Mr. Oliver Holden

While many of our founders focused on the spoken word, Oliver Holden’s life revolved around music and hymnody. He was born in Shirley, Massachusetts on September 18, 1765 he moved from there with his parents in 1786 (after serving a year as a marine) to help rebuild Charlestown after the British had burned that city. He acquired the carpenter’s trade and also dealt in real estate.
Who knows if he sang while he hammered and sawed, but his musical talent had become evident enough that when George Washington paid a visit to Boston, it was twenty-four year old Oliver Holden who wrote the music and lyrics to an ode and then trained a choir to sing it at the Old State House for the occasion.
A member of the Baptist church in Charlestown for a time, Mr.
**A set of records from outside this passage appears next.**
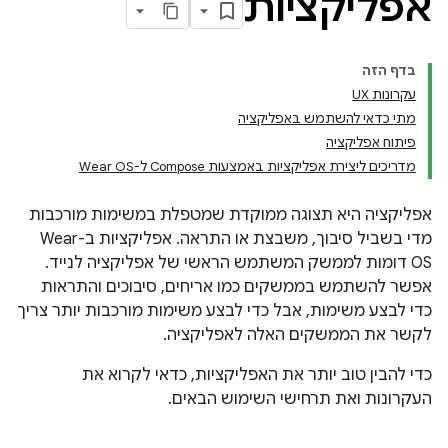
אפליקציות
בדף הזה
עקרונות UX
מתי כדאי להשתמש באפליקציה
פיתוח אפליקציה
מדריכים ליצירת אפליקציות באמצעות Compose ל-Wear OS
אפליקציה היא תצוגה ממוקדת שמטפלת במשימות מורכבות
מדי בשביל סיבוך, משבצת או התראה. אפליקציות ב-Wear
OS דומות לממשק המשתמש הראשי של אפליקציה לנייד.
אפשר להשתמש בממשקים כמו אריחים, סיבוכים והתראות
כדי לבצע משימות, אבל כדי לבצע משימות מורכבות יותר צריך
לקשר את הממשקים האלה לאפליקציה.
כדי להבין טוב יותר את האפליקציות, כדאי לקרוא את
העקרונות ואת תרחישי השימוש הבאים.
Holden soon grew to find them too lax for his taste. So he literally and almost single-handedly built a new “Puritan Church,” which he pastored for 15 years.
While not doing that, he opened a music store, became a prominent Mason, but although in 1792 he published “America’s Harmony,” a collection of songs for religious occasions, he is best known as the composer of the Coronation tune used for the hymn “All Hail the Power of Jesus’ Name,” the earliest American hymn tune still in general use. Oliver Holden died in Charlestown on September 4, 1844.